1. A computer tomography device for determining a radiation attenuation distribution in a traverse slice of an object, which device comprises an X-ray source and detector means for irradiating the object from a plurality of different directions and for detecting the radiation having passed the object, and also comprises an object carrier and displacement means for displacing the object and the object carrier in a direction transversely of the irradiation direction of the X-ray source, characterized in that after a translation of the object, the X-ray source is always situated at the same side of the object so as to irradiate the object from different directions, the device also comprising arithmetic means for combining the detector signals, generated in said different directions, so as to obtain a semi-scannogram in which an object layer is emphasized which is to be selected in advance and which extends substantially transversely of the plane of the irradiation directions.

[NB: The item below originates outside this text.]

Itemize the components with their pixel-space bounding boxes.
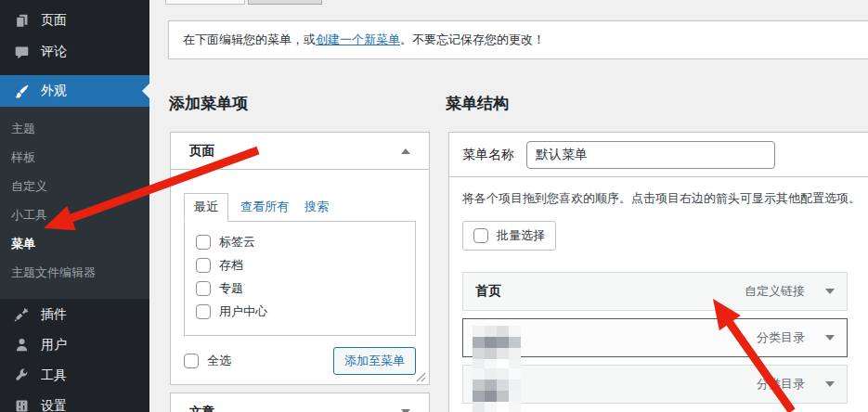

2. A computer tomography device as claimed in Claim 1, characterized in that the directions in which the object is irradiated are the same after each translation.

3. A computer tomography device as claimed in Claim 1 or 2, characterized in that the translation is a monotonous motion.

4. A computer tomography device as claimed in Claim 1, 2 or 3, characterized in that the X-ray source and the detector means perform a monotonous rotation.

5. A computer tomography device as claimed in Claim 1, 2, 3 or 4, characterized in that the X-ray source is an X-ray tube comprising an elongate anode which extends transversely of the translation direction and which is struck by an electron beam in difference locations.

6. A computer tomography device as claimed in Claim 5, characterized in that the anode is scanned during a rotation of the X-ray source around the object, the scanning direction of the electron beam on the elongate electrode opposing the direction of rotation of the X-ray tube.